When looking at our early budget we looked for things that we could actually change. For instance, rent was non-negotiable while entertainment was something we could opt out of. Our food budget was a big one that I looked at and just knew we could do something about. So I entered the world of scratch cooking.
Scratch cooking, to me, basically means trying to make that which you might buy at the grocery store and saving loads of money in the process. There are a lot of reasons, besides saving money, to jump into scratch cooking like…
- gaining useful knowledge in the kitchen
- avoiding preservatives and chemicals in processed foods
- knowing exactly what goes into your meals
But the sole reason I got started was simply because it saved us a lot of money. I started off by not buying boxed dinners, frozen meals, or those lovely rice and pasta mixes.
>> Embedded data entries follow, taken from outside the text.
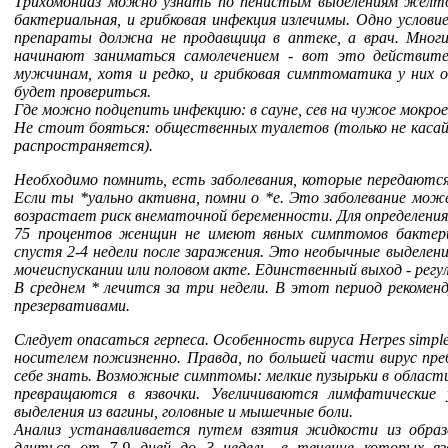
Трихомониаз можно узнать по пенистым выделениям желтов
бактериальная, и грибковая инфекция излечимы. Одно услови
препараты должна не продавщица в аптеке, а врач. Мног
начинают заниматься самолечением - вот это действител
мужчинам, хотя и редко, и грибковая симптоматика у них
будет провериться.
Где можно подцепить инфекцию: в сауне, сев на чужое мокрое
Не стоит бояться: общественных туалетов (только не касайся
распространяется).
Необходимо помнить, есть заболевания, которые передаютс
Если ты *уально активна, помни о *е. Это заболевание мож
возрастает риск внематочной беременности. Для определения
75 процентов женщин не имеют явных симптомов бактери
спустя 2-4 недели после заражения. Это необычные выделения
мочеиспускании или половом акте. Единственный выход - регул
В среднем * лечится за три недели. В этот период рекоме
презервативами.
Следует опасаться герпеса. Особенность вируса Herpes simp
носителем пожизненно. Правда, по большей части вирус пре
себе знать. Возможные симптомы: мелкие пузырьки в област
превращаются в язвочки. Увеличиваются лимфатические 
выделения из вагины, головные и мышечные боли.
Анализ устанавливается путем взятия жидкости из образ
длиться от 7-9 дней до 3 недель, в течение которых яз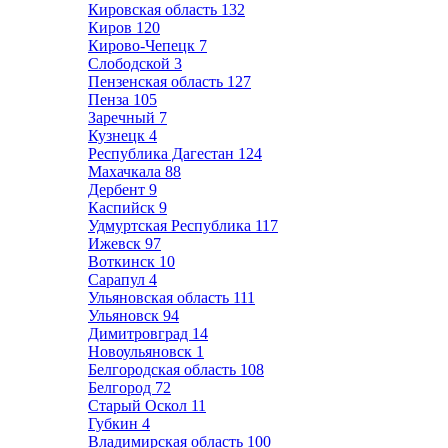
Кировская область
132
Киров
120
Кирово-Чепецк
7
Слободской
3
Пензенская область
127
Пенза
105
Заречный
7
Кузнецк
4
Республика Дагестан
124
Махачкала
88
Дербент
9
Каспийск
9
Удмуртская Республика
117
Ижевск
97
Воткинск
10
Сарапул
4
Ульяновская область
111
Ульяновск
94
Димитровград
14
Новоульяновск
1
Белгородская область
108
Белгород
72
Старый Оскол
11
Губкин
4
Владимирская область
100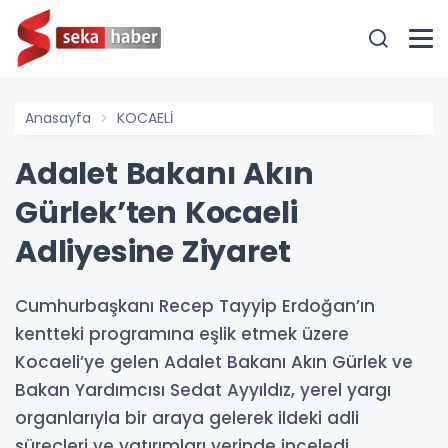
Anasayfa
KOCAELİ
Adalet Bakanı Akın
Gürlek’ten Kocaeli
Adliyesine Ziyaret
Cumhurbaşkanı Recep Tayyip Erdoğan’ın
kentteki programına eşlik etmek üzere
Kocaeli’ye gelen Adalet Bakanı Akın Gürlek ve
Bakan Yardımcısı Sedat Ayyıldız, yerel yargı
organlarıyla bir araya gelerek ildeki adli
süreçleri ve yatırımları yerinde inceledi.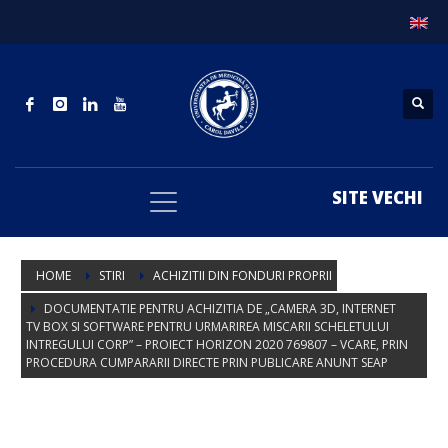
SITE VECHI
HOME
STIRI
ACHIZITII DIN FONDURI PROPRII
DOCUMENTATIE PENTRU ACHIZITIA DE „CAMERA 3D, INTERNET
TV BOX SI SOFTWARE PENTRU URMARIREA MISCARII SCHELETULUI
INTREGULUI CORP” – PROIECT HORIZON 2020 769807 – VCARE, PRIN
PROCEDURA CUMPARARII DIRECTE PRIN PUBLICARE ANUNT SEAP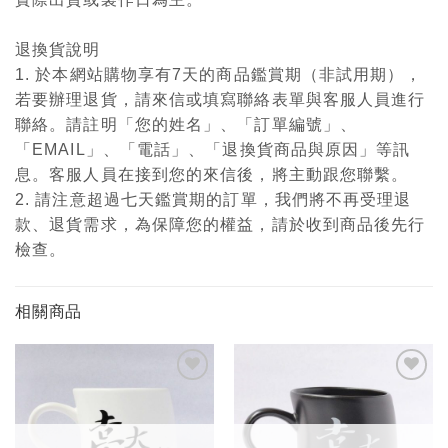
退換貨說明
1. 於本網站購物享有7天的商品鑑賞期（非試用期），
若要辦理退貨，請來信或填寫聯絡表單與客服人員進行
聯絡。請註明「您的姓名」、「訂單編號」、
「EMAIL」、「電話」、「退換貨商品與原因」等訊
息。客服人員在接到您的來信後，將主動跟您聯繫。
2. 請注意超過七天鑑賞期的訂單，我們將不再受理退
款、退貨需求，為保障您的權益，請於收到商品後先行
檢查。
相關商品
加入
加入
「願
「願
望輕
望輕
單」
單」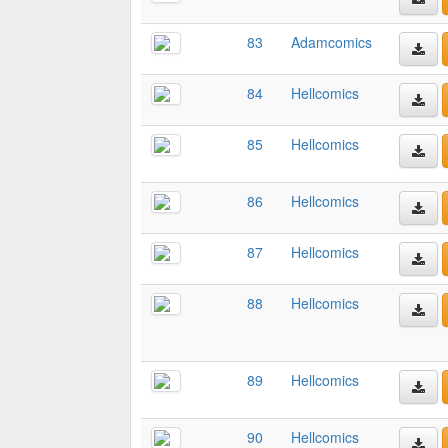
83
Adamcomics
84
Hellcomics
85
Hellcomics
86
Hellcomics
87
Hellcomics
88
Hellcomics
89
Hellcomics
90
Hellcomics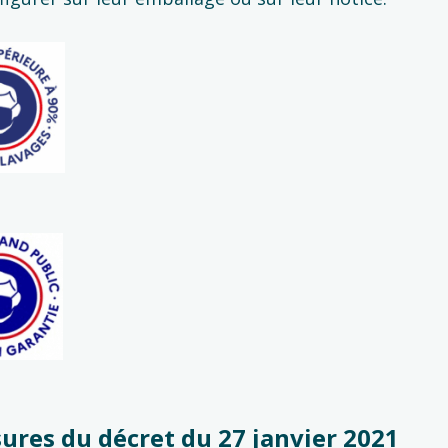
ures du décret du 27 janvier 2021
I replaced these with similar homemade versions, with some help from our library’s cookbook collection.
A Little Scratch Cooking
Starting out, this phase of scratch cooking looks like…
- making a pot of rice instead of using a box.
- cooking homemade meat loaf instead of buying frozen.
- making your own pasta salad instead of using one from a box.
- making homemade chili with ground beef and canned beans instead of eating it from a can.
All of these are huge steps towards lowering your grocery budget and serving healthier meals. Basically eliminating any type of meal that comes out of just a box or a can will get you started on this phase.
A Lot of Scratch Cooking
Once the bulk of our meals were made by me I could really start to see the savings, and the health benefits. So I started looking at the staples we were eating to see what else we could stop buying and start making.
The first place I started was in making homemade bread. I figured out that our healthy homemade wheat bread was probably less than half the cost of a comparable loaf at the store. I then began baking all of our breads, muffins, and other baked goods.
Then I looked at canned beans. These are cheaper than meat, but making them at home can save you bundles. Because one pound of dried beans will cook up to the equivalent of three (15 oz) cans of beans, you can often times save 60+% just by buying dried beans and cooking them yourself. We love these slow-cooked pinto beans, for example.
Once those staples were out of the way I started looking at every little thing I could make myself and save significantly, like…
- homemade yogurt and save 75%
- homemade salad dressing and save 25-50% (find our favorite recipes in my spring cookbook)
- homemade jam and save 50%
- homemade applesauce and save 50%
- homemade naturally fermented soda for pennies
All of these things save us significant amounts of money, require more forethought than actual work, and allowed us to eat a mostly organic and local diet at the same cost of the average American diet.
So whether you are just dipping your toe into the scratch cooking pool or would like to jump into the deep end, this is one place that I highly recommend starting if you are looking to lower your monthly expenditures.